櫻子の勝手にシネマ

アバウト・タイム 愛おしい時間についての櫻子の勝手にシネマのレビュー・感想・評価

4.3
タイムトラベルできる主人公がその能力を使い、恋人や家族との時間を繰り返す中で、何気ない普段の日々が、かげがえのない時間だったと気づく…。
そんな物語となっている。
公開は2013年(イギリス)、リチャード・カーティス監督作品。

ロマンティックなストーリーに花を添えるのが、美しい舞台となるイギリス各地だ。
1つ目は、ティムの家があるコーンウォール地方。
海辺を歩くシーンや家族でランチを楽しむシーンなど、美しい海が印象的な素敵な場所だ。

2つ目はティム(ドーナル・グリーソン)が始めてロンドンに降り立った『パディンドン駅』。
パディンドン駅は多くの人々にとってロンドン生活の出発地点になる場所だ。

余談だが、私は3年ほどロンドンの『グロスターロード駅』から徒歩10分くらいにある場所に住んでいた。
グロスターロード駅からパディンドン駅までのルートは4パターンあり、チューブ(地下鉄)で10分、バス20分、タクシー5〜6分、徒歩でも30分くらいの距離。
パディンドンウォーターサイドやリージェンツ・パーク、ロンドン動物園、ハイドパーク、ケンジントン宮殿、アビーロードなど、観光名所と言われる場所にアクセスしやすいので、滞在中は私も頻繁に利用した。

3つ目は、ハリーの家へと向かう途中にある『アビーロード』。
ビートルズのアルバムジャケット写真で有名な横断歩道だ。
歴史遺産にも指定され、現在でも多くの観光客が訪れる。

4つ目は、ティムとメアリー(レイチェル・マクアダムス)が出会った暗闇レストラン。

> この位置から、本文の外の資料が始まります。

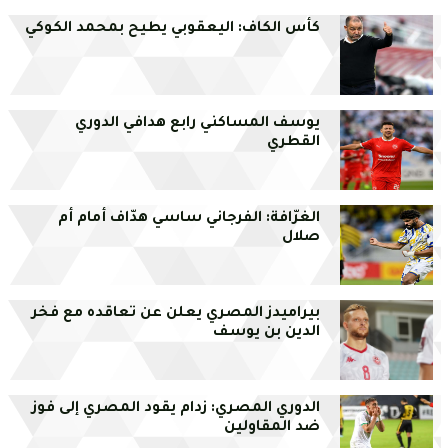
كأس الكاف: اليعقوبي يطيح بمحمد الكوكي
يوسف المساكني رابع هدافي الدوري
القطري
الغرّافة: الفرجاني ساسي هدّاف أمام أم
صلال
بيراميدز المصري يعلن عن تعاقده مع فخر
الدين بن يوسف
الدوري المصري: زدام يقود المصري إلى فوز
ضد المقاولين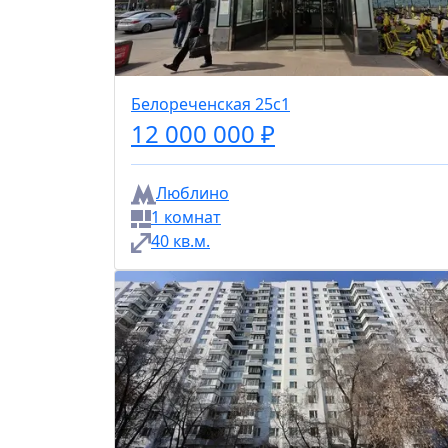
Белореченская 25с1
12 000 000 ₽
Люблино
1 комнат
40 кв.м.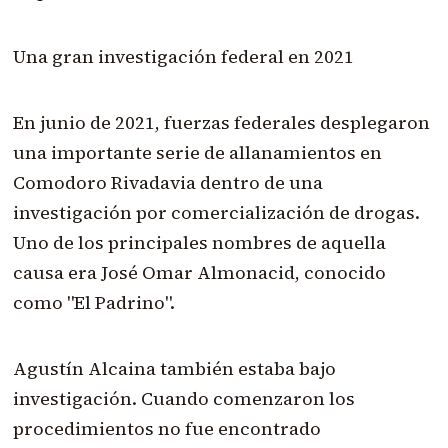
Una gran investigación federal en 2021
En junio de 2021, fuerzas federales desplegaron
una importante serie de allanamientos en
Comodoro Rivadavia dentro de una
investigación por comercialización de drogas.
Uno de los principales nombres de aquella
causa era José Omar Almonacid, conocido
como "El Padrino".
Agustín Alcaina también estaba bajo
investigación. Cuando comenzaron los
procedimientos no fue encontrado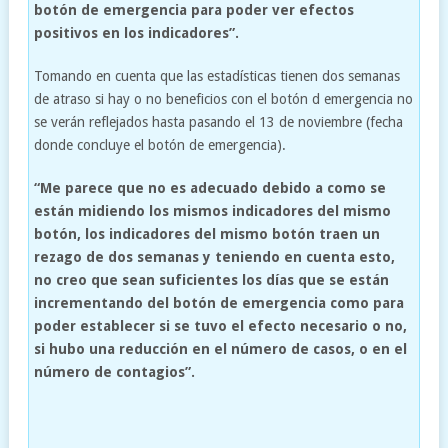
botón de emergencia para poder ver efectos
positivos en los indicadores”.
Tomando en cuenta que las estadísticas tienen dos semanas
de atraso si hay o no beneficios con el botón d emergencia no
se verán reflejados hasta pasando el 13 de noviembre (fecha
donde concluye el botón de emergencia).
“Me parece que no es adecuado debido a como se
están midiendo los mismos indicadores del mismo
botón, los indicadores del mismo botón traen un
rezago de dos semanas y teniendo en cuenta esto,
no creo que sean suficientes los días que se están
incrementando del botón de emergencia como para
poder establecer si se tuvo el efecto necesario o no,
si hubo una reducción en el número de casos, o en el
número de contagios”.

これは実際にロンドンに存在している『ダン・ル・ノワール』というお店だ。視覚障害のあるウェイターがサービスを提供し、店名の通り暗闇の中で食事をする。

5つ目は、メアリーが住んでいた家の近所にあるポートベロー・マーケット。
リチャード・カーティス監督が脚本を出掛けた映画『ノッティング・ヒルの恋人』の舞台としても有名な場所になっている。

これらの街から人々の生活や文化を想像しながら観賞するのもお勧めだ。

この映画の魅力の一つに音楽の力もある。
ポップな音楽から情緒的な音楽まで、非常にセンスの高いラインナップだ。
ポール・ブキャナンの『Mid Air』、ザ・キュアーの『Friday I'm In Love』、2人の結婚式で流れていたイル・ヴォーロの『Jimmy Fontana』、ティムの父親(ビル・ナイ)の葬式のシーンではニック・ケイブの『Into My Arms』が流れていた。
私は映画を観終わってから、これらの音楽をBGMに映画の余韻に浸り楽しんでいる。

本作は、平凡な日々の生活の中にこそ幸せがあることを、魅力的な音楽と共に教えてくれる映画だ。
恋人や家族と観賞すると毎日の大切さに気付くかもしれない。
勿論1人で観ても楽しめる、前向きになりたい時に観たい映画だ。